Major adjustments are occurring in global technology and policy spheres. US House Foreign Affairs Committee Chairman Mast proposed the Artificial Intelligence Regulation Act, requiring notification to Congress when selling processors with performance equal to or higher than Nvidia’s H200 to hostile countries. Meanwhile, Trump signed a space directive confirming that astronauts will return to the Moon before 2028, and a lunar outpost will be established by 2030, temporarily shelving Mars missions—signaling an escalation in the US-China space race.
ByteDance, TikTok’s parent company, is expected to reach a record high profit of $50 billion in 2025, surpassing the $40 billion accumulated in the first three quarters of this year. If achieved, its profit will be close to Meta’s projected $60 billion this year. ByteDance has signed binding agreements to spin off TikTok’s US operations and establish a joint venture controlled by US investors such as Oracle.
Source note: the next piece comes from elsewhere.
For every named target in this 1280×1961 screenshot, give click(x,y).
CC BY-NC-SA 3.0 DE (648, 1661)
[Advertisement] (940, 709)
European stock markets rose across the board, with the UK FTSE 100 up 0.61%, Germany’s DAX 30 up 0.37%, and France’s CAC 40 up a slight 0.01%. China’s Golden Dragon Index rebounded by 0.86%.
The core logic of the market this week is shifting: Japan’s central bank raising rates, the US Federal Reserve pausing rate cuts, and the global liquidity environment transitioning from easing to neutral. This will pose new challenges for risk assets that have long relied on loose monetary conditions. The investment value of gold measured in grams per unit becomes more prominent in this context—its record highs are not accidental, as gold remains a traditional hedge against inflation and risk. Investors need to reconsider asset allocation strategies amid policy shifts, rate adjustments, and subdued consumer confidence.